Minimal Custom Class Pattern (LLM Completion)#

If you prefer Python, implement get_context and get_target and reuse the built-in preprocessor:

from datasets import load_dataset
from nemo_automodel.components.datasets.utils import SFTSingleTurnPreprocessor

class MyCompletionDataset:
    def __init__(self, path_or_dataset, tokenizer, split="train"):
        raw_ds = load_dataset(path_or_dataset, split=split)
        self.dataset = SFTSingleTurnPreprocessor(tokenizer).process(raw_ds, self)

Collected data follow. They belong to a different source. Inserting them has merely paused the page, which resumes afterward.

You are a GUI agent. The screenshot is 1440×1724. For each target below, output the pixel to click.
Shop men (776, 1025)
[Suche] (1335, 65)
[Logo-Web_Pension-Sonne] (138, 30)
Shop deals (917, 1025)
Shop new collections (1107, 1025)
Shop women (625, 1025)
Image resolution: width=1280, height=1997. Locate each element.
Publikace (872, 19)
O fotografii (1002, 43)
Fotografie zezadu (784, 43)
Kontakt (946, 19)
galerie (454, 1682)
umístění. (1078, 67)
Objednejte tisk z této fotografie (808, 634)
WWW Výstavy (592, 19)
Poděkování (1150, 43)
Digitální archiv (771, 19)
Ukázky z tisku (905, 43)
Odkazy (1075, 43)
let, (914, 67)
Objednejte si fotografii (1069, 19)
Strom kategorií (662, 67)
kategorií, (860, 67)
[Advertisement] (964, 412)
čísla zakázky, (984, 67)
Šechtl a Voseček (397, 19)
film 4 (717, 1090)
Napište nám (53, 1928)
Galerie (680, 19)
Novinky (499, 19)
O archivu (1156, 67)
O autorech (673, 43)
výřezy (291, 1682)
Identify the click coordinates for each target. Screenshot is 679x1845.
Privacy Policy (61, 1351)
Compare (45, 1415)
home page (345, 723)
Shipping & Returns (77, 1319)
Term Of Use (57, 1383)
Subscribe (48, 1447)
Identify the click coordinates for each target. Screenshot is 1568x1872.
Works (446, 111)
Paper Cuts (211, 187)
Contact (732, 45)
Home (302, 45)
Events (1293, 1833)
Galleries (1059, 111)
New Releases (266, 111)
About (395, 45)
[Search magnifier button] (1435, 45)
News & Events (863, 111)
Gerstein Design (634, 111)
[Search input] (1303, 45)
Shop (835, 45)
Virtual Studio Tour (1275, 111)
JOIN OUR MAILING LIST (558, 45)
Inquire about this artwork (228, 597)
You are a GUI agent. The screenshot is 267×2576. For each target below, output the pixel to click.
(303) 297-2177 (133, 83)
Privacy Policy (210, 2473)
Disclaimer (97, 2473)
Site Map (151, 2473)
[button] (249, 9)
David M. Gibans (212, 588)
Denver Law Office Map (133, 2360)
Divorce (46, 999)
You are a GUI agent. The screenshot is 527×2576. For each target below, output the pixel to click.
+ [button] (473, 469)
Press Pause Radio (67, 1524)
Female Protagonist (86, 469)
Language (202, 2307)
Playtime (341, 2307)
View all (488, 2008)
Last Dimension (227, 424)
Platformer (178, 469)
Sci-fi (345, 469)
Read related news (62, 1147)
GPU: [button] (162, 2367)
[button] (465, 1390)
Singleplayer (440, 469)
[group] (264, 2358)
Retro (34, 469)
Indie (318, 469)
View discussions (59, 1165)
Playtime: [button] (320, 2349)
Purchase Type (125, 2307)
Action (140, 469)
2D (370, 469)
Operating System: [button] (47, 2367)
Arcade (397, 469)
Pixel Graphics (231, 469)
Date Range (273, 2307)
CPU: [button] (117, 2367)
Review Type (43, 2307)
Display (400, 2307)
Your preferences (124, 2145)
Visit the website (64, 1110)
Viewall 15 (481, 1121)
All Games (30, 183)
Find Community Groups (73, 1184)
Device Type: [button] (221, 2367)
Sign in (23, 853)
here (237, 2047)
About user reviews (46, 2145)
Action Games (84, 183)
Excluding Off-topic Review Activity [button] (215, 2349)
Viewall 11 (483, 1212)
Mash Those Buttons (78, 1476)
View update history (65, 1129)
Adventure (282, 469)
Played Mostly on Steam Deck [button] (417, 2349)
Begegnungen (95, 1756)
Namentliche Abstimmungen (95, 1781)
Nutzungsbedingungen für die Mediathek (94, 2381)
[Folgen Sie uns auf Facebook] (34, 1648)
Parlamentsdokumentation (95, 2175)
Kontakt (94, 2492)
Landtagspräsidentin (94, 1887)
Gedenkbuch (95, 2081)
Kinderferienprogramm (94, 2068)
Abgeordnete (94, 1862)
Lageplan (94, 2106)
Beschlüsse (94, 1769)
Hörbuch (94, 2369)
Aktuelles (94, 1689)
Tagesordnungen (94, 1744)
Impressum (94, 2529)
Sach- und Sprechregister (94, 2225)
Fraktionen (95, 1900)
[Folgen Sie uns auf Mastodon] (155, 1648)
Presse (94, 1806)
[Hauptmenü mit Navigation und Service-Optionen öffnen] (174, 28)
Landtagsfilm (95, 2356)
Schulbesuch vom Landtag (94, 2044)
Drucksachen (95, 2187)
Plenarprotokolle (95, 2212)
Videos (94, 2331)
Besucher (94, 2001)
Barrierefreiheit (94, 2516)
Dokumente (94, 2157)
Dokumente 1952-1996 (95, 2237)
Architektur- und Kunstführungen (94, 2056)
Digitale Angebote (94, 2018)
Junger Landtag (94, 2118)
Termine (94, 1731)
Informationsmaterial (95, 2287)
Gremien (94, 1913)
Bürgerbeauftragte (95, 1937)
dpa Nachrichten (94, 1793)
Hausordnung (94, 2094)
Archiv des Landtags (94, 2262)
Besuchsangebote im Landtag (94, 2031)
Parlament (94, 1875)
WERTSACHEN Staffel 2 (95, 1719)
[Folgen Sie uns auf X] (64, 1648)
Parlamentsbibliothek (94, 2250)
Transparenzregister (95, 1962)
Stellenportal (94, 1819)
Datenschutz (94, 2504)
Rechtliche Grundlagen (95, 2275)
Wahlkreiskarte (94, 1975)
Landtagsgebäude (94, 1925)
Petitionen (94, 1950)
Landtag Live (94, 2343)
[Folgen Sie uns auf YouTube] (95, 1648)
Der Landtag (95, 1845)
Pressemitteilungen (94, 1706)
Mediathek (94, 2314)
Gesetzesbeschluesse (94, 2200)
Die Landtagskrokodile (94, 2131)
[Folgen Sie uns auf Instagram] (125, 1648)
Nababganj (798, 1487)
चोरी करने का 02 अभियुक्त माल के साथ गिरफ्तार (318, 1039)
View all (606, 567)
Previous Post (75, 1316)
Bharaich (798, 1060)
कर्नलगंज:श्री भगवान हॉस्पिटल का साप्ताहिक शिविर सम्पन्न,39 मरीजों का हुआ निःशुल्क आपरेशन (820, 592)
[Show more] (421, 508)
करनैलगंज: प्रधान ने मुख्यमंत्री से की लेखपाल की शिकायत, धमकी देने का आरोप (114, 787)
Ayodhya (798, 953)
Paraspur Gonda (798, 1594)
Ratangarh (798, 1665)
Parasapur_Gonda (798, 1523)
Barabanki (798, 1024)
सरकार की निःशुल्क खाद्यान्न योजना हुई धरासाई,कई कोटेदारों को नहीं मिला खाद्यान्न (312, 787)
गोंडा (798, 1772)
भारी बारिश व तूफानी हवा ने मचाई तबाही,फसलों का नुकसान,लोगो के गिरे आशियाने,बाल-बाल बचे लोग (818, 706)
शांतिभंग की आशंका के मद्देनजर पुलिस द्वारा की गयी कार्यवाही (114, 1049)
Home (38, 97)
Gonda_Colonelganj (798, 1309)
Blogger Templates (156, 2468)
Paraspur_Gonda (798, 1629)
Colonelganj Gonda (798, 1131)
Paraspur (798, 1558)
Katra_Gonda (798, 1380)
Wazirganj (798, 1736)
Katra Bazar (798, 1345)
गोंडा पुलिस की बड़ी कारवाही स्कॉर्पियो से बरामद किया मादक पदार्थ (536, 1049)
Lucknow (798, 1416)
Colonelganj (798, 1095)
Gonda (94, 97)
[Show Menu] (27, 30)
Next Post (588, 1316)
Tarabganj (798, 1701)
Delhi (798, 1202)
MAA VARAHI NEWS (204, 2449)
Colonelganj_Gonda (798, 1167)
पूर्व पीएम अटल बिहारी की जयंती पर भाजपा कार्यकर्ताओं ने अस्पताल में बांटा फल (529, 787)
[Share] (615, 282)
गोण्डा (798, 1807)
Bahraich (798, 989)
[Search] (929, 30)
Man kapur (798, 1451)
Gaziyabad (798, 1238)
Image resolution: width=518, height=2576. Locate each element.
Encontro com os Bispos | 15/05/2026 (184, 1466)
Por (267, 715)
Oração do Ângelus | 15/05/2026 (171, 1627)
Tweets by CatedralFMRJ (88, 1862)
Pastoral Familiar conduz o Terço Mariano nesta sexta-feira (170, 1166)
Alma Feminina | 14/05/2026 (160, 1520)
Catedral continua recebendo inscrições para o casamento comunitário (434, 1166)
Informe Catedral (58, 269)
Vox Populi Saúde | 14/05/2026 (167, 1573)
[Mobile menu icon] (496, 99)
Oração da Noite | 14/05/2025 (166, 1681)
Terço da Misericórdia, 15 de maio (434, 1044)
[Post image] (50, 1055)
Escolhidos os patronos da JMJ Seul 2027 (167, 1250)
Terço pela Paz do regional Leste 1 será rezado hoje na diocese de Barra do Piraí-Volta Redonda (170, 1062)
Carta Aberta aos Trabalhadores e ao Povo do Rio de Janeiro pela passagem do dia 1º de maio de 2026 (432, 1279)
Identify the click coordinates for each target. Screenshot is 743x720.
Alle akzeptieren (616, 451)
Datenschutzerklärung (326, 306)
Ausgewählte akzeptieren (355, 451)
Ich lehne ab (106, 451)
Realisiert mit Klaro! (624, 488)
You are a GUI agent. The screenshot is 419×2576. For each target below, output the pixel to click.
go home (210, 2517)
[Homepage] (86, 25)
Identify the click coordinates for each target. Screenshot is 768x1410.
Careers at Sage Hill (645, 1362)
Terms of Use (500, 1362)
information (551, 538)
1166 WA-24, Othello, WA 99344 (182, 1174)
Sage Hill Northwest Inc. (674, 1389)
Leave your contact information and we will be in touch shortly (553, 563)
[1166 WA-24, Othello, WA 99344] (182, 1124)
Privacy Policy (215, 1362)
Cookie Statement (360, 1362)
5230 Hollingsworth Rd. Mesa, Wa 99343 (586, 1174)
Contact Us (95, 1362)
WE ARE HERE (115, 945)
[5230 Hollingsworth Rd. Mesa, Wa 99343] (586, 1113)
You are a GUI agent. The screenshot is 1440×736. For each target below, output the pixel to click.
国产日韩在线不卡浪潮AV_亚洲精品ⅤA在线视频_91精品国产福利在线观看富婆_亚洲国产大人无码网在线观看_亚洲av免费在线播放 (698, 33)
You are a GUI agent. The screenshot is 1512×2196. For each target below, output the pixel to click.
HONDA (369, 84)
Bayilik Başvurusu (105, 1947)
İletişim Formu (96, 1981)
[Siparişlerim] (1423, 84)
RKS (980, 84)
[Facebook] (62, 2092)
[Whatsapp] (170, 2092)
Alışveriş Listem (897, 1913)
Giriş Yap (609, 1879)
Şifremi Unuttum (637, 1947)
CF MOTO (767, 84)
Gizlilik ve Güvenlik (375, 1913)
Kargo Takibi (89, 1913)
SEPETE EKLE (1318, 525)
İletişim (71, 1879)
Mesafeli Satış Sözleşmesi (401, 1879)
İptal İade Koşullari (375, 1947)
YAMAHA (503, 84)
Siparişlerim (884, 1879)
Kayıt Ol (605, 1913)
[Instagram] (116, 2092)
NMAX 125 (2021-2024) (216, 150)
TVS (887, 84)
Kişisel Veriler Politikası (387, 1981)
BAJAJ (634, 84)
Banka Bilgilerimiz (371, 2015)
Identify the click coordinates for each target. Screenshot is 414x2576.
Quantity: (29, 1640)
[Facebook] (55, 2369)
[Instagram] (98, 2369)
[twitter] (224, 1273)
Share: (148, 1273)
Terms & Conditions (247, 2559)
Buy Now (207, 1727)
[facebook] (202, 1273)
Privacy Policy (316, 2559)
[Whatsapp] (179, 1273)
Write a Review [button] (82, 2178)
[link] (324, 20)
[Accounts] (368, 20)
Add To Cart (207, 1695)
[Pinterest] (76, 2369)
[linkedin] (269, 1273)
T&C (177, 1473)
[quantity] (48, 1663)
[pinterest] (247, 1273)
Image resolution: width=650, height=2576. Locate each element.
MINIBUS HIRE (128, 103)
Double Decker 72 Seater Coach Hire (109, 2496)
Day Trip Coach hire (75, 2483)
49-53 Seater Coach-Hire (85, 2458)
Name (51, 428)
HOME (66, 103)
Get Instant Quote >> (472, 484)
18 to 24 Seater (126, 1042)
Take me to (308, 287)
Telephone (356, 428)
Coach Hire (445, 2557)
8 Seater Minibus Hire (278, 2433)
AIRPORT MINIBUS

    def get_context(self, examples):
        return examples["my_context_field"]

    def get_target(self, examples):
        return examples["my_target_field"]

Then reference your class via _target_ in YAML.

Important Considerations#

  • Chat templates: If your tokenizer has a chat template and you want answer-only loss, provide the correct start_of_turn_token (LLM) or start_of_response_token (VLM collate functions).

  • Padding for FP8: If training with FP8, set pad_seq_len_divisible: 16 in your collate function to align sequence lengths.

  • Packed sequences: Prefer packed sequences for throughput when fine-tuning LLMs on variable-length corpora.

  • Validation: You can define a separate validation_dataset and validation_dataloader block mirroring your training config.

For detailed, end-to-end recipes, browse the example configs under examples/llm_finetune/, examples/llm_pretrain/, and examples/vlm_finetune/.